The ground before the south front was excavated to expose Nash's basement as a full storey, built out with a five-bay balustraded terrace flanked by broad flights of steps. A carved ground floor doorcase marks the entrance. On each side, single-storey four-bay wings were added with arched windows and bracketed eaves cornice, raised on a high terrace.
Roughcast two-storey service ranges extend to the east, forming a narrow kitchen court immediately east of the house and a larger stable court beyond. A timber octagonal clock-turret originally crowned the north ridge, replaced in 1828. The service ranges are generally plainly detailed, rendered within, with casement windows and hipped roofs, with some early twentieth-century alterations evident.
Nash's original plan comprised a northeast morning-room, northwest drawing-room, southwest dining-room, and southeast anteroom, connected via a small octagonal lobby to a rectangular inner hall fully open on the east to an apsidal stair hall. Around 1830, an addition enlarged the northeast room, added a square bay to the hall, and a two-bay space with basement stairs. The 1902-7 work transformed the dining-room into a library, added an east dining-room and west ballroom in the wings.

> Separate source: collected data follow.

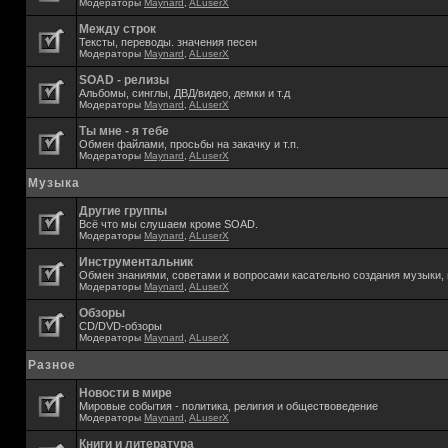
Модераторы
Maynard
,
ALuserX
Между строк
Тексты, переводы. значения песен
Модераторы
Maynard
,
ALuserX
SOAD - релизы
Альбомы, синглы, ДВД/видео, демки и т.д
Модераторы
Maynard
,
ALuserX
Ты мне - я тебе
Обмен файлами, просьбы на закачку и т.п.
Модераторы
Maynard
,
ALuserX
Музыка
Другие группы
Всё что мы слушаем кроме SOAD.
Модераторы
Maynard
,
ALuserX
Инструментальник
Обмен знаниями, советами и вопросами касательно создания музыки, 
Модераторы
Maynard
,
ALuserX
Обзоры
CD/DVD-обзоры
Модераторы
Maynard
,
ALuserX
Разное
Новости в мире
Мировые события - политика, религия и обществоведение
Модераторы
Maynard
,
ALuserX
Книги и литература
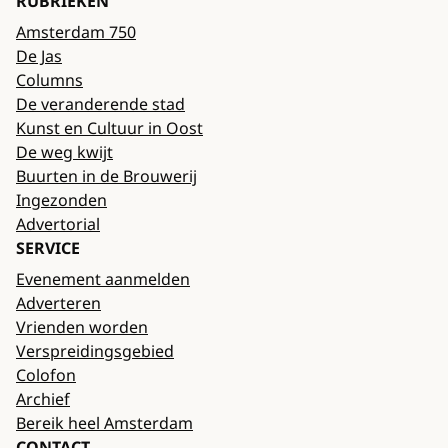
RUBRIEKEN
Amsterdam 750
De Jas
Columns
De veranderende stad
Kunst en Cultuur in Oost
De weg kwijt
Buurten in de Brouwerij
Ingezonden
Advertorial
SERVICE
Evenement aanmelden
Adverteren
Vrienden worden
Verspreidingsgebied
Colofon
Archief
Bereik heel Amsterdam
CONTACT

The entrance is a tight octagon, plaster-vaulted with high arches to four sides and niches between. The centre rectangle has an oval fluted flat ceiling and a broad arch opening to the stair-hall, which features a rosette to the ceiling and a corniced window in the apse. A fine cantilevered stone stair, made in Bristol, has a simple iron rail.
The library retains a Corinthian columned east end from Nash's work, plus a fine inserted timber fireplace of the 1820s by J Ramsden of Neath, and early twentieth-century doorcases east and west. The adjoining ante-room is plainer, with a modillion cornice and an Edwardian panelled plaster ceiling in circa 1700 style, raised in the centre above a high fireplace. The dining-room is very ornate, with a low heavily panelled plaster ceiling in circa 1700 style, raised centrally in a high coved ridged rectangle, an Ionic west screen, panelled walls, and a large east fireplace with cartouche over. The east ballroom is sumptuous, with crossed pairs of columns at each side of the north and south walls. The west end features a Venetian window with ornate plaster over, matched above the east door and in the arched recesses north and south; the north recess contains a monumental alabaster fireplace with giant swan-neck pediment and flanking swagged obelisks.
Upstairs, Nash's plan survives with Edwardian details such as fireplaces. A rectangular centre space with a small apse-ended lobby to the south contains the main corner bedrooms with plain but inventively-planned small dressing rooms between on the north, west, and south fronts. Fine Gothic plaster detailing ornaments the circa 1830 entry and two-bay lobby to the right.
The basement retains Nash's plaster vaults and extends under the terrace.